O menino, a mãe e um livro no meio

Por João Gabriel Batista

Foto: Marcos Santos/ USP Imagens

Ia saindo para comprar um livro. Já o havia encontrado na biblioteca da faculdade, mas não bastava, eu queria tê-lo. De manhã, no ponto de ônibus da Rebouças, vejo um menino e sua mãe, ambos sentados à espera da condução. Ali, vi algo diferente: o menino, de blusa num calor de 30 graus, dormia escorado no ombro da mãe, que também estava agasalhada. Teriam saído muito cedo de casa, quando ainda não se vê o sol e faz friozinho?
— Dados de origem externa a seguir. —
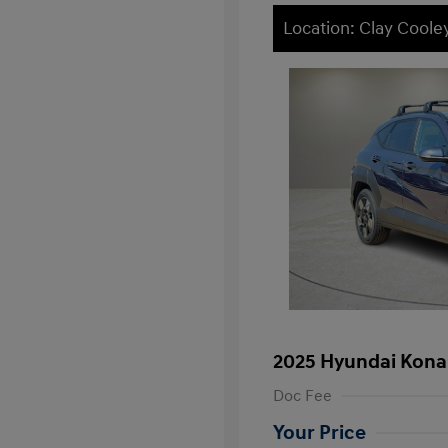
Location: Clay Cool
2025 Hyundai Kona
Doc Fee
Your Price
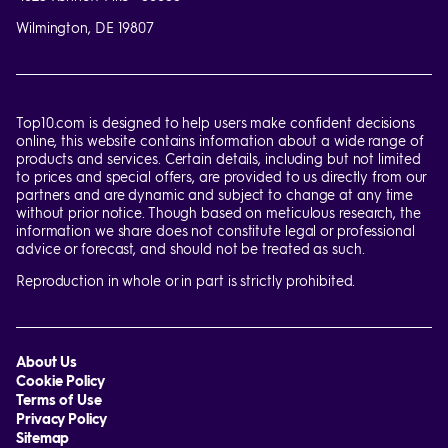
Wilmington, DE 19807
Top10.com is designed to help users make confident decisions
online, this website contains information about a wide range of
products and services. Certain details, including but not limited
to prices and special offers, are provided to us directly from our
partners and are dynamic and subject to change at any time
without prior notice. Though based on meticulous research, the
information we share does not constitute legal or professional
advice or forecast, and should not be treated as such.
Reproduction in whole or in part is strictly prohibited.
About Us
Cookie Policy
Terms of Use
Privacy Policy
Sitemap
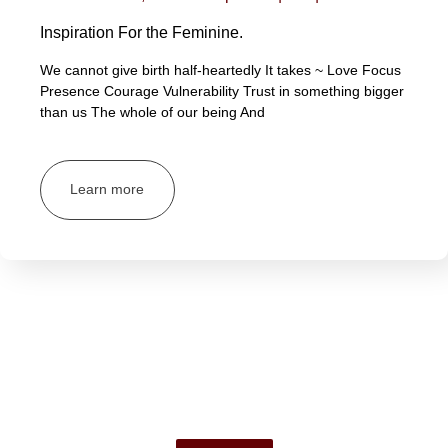
Inspiration For the Feminine.
We cannot give birth half-heartedly It takes ~ Love Focus
Presence Courage Vulnerability Trust in something bigger
than us The whole of our being And
Learn more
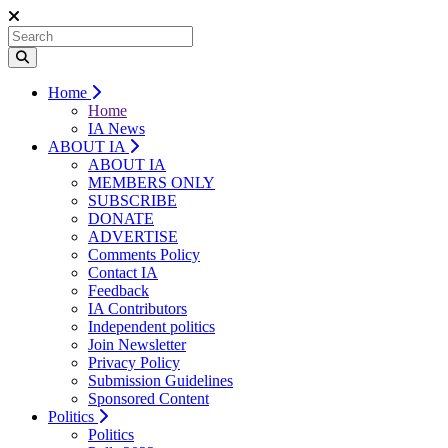
Home
Home
IA News
ABOUT IA
ABOUT IA
MEMBERS ONLY
SUBSCRIBE
DONATE
ADVERTISE
Comments Policy
Contact IA
Feedback
IA Contributors
Independent politics
Join Newsletter
Privacy Policy
Submission Guidelines
Sponsored Content
Politics
Politics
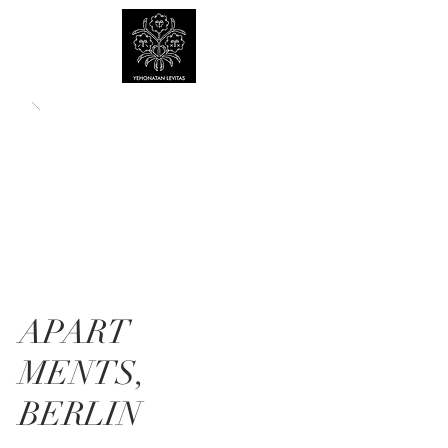
APART
MENTS,
BERLIN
Na avenida Rebouças, se constata a qualquer hora do dia um inferno sonoro. Quando penso naquele local, nada me vem primeiro à mente que o barulho. Experiência indescritível, deixo ao leitor o privilégio de testemunhá-la. Como tudo na vida, porém, também na Rebouças há lados positivos. Ela tem um corredor de  ônibus que, enquanto as outras pistas estão sempre engarrafadas, anda bem. De resto, pode-se, por exemplo, falar consigo mesmo em voz alta. Ninguém ouvirá. Pelo contrário, pensarão que você exercita o maxilar. Ali, os ônibus dividem sua faixa exclusiva com os táxis. Em São Paulo, os táxis são brancos.

Branca também era a espuma da baba que escorria da boca do menino. Pobre menino. Não sei para onde vai, não sei de onde vem… Apenas babava. Vejo que não só aquele ponto de ônibus, mas sobretudo o ônibus, ao menos para ele (e quem sabe para quantos meninos?), era mais que mero local de passagem. Naquele momento dormia, mas ali provavelmente brincara, chorara, sujara as fraldas, apanhara da mãe, fizera ondinhas com a mão ao vento na janela… 

Sempre ali, o ônibus era uma extensão de si. Também era seu lar, aquele inferno sonoro. De fato um tanto longe das condições ideais. Mas no Brasil quem não está um tanto longe das condições ideais? Quem nunca esteve? O menino e a mãe se encontravam num universo à parte, em que não se separam os momentos delicados dos ásperos. Cria-se um filho enquanto se desloca para o trabalho. Dorme-se enquanto se espera o ônibus.

A cena ocorreu há poucos dias e ainda me comove, embora eu – eu, que não dispenso também uma babada quando durmo – ainda não saiba se o que senti foi pena, indignação, admiração ou saudades de minha mãe. O que sei é que há mais coisas entre o barulho e o silêncio do que sonha nossa vã filosofia. E nesse mar de ruídos o tempo dilata, e pode-se ver a vida com mais calma, como em câmera lenta. Certamente o menino a via com mais calma, a julgar pela tranquilidade com que tirava seu cochilo. Nesta cidade sem calma, em que um dia pode durar um minuto. E eu ali em busca de um livro; ou melhor, da posse de um livro, apreensivo, apressado sem saber por quê. Há sentido nisso? “Óbvio que não, idiota”, só então eu me toquei. Para que se importar tanto com bens materiais?

Em profunda confusão, sentei eu também no banco do ponto. Refleti. “Melhor assistir àquela aula de merda”, disse a  mim mesmo, em voz alta. Me levantei, troquei de ponto e fui embora.